### TASK OBJECTIVE:
Word for word, retype the tail of the data below, starting with the line that has "for you. They're" and including the last line.

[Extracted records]
- - - - -
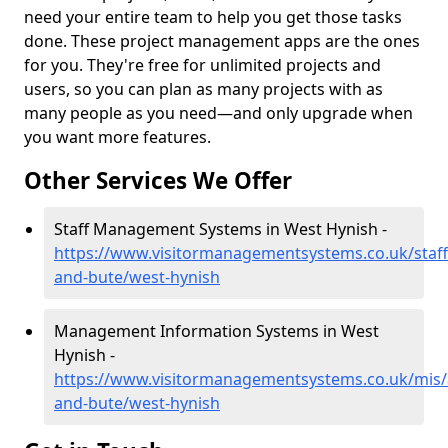
need your entire team to help you get those tasks
done. These project management apps are the ones
for you. They're free for unlimited projects and
users, so you can plan as many projects with as
many people as you need—and only upgrade when
you want more features.
Other Services We Offer
Staff Management Systems in West Hynish -
https://www.visitormanagementsystems.co.uk/staff/
and-bute/west-hynish
Management Information Systems in West
Hynish -
https://www.visitormanagementsystems.co.uk/mis/a
and-bute/west-hynish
- - - - -
### PROBLEM SOLUTION:
for you. They're free for unlimited projects and
users, so you can plan as many projects with as
many people as you need—and only upgrade when
you want more features.
Other Services We Offer
Staff Management Systems in West Hynish -
https://www.visitormanagementsystems.co.uk/staff/
and-bute/west-hynish
Management Information Systems in West
Hynish -
https://www.visitormanagementsystems.co.uk/mis/a
and-bute/west-hynish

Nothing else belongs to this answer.